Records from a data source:
--- START ---
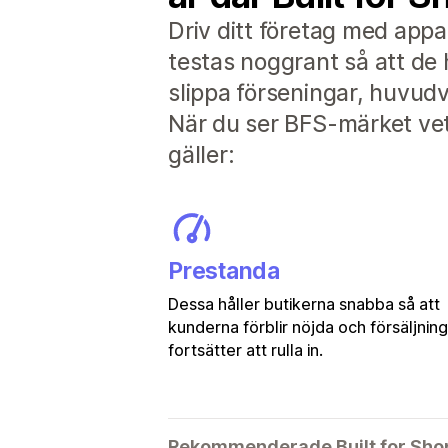
Driv ditt företag med appa
testas noggrant så att de 
slippa förseningar, huvu
När du ser BFS-märket vet 
gäller:
Prestanda
Dessa håller butikerna snabba så att
kunderna förblir nöjda och försäljnin
fortsätter att rulla in.
Rekommenderade Built for Sho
--- END ---
▶ About this exercise:
In the copy, include each entry exactly as written and none of the pictures.

▶ Answer space:
Driv ditt företag med appa
testas noggrant så att de 
slippa förseningar, huvu
När du ser BFS-märket vet 
gäller:
Prestanda
Dessa håller butikerna snabba så att
kunderna förblir nöjda och försäljnin
fortsätter att rulla in.
Rekommenderade Built for Sho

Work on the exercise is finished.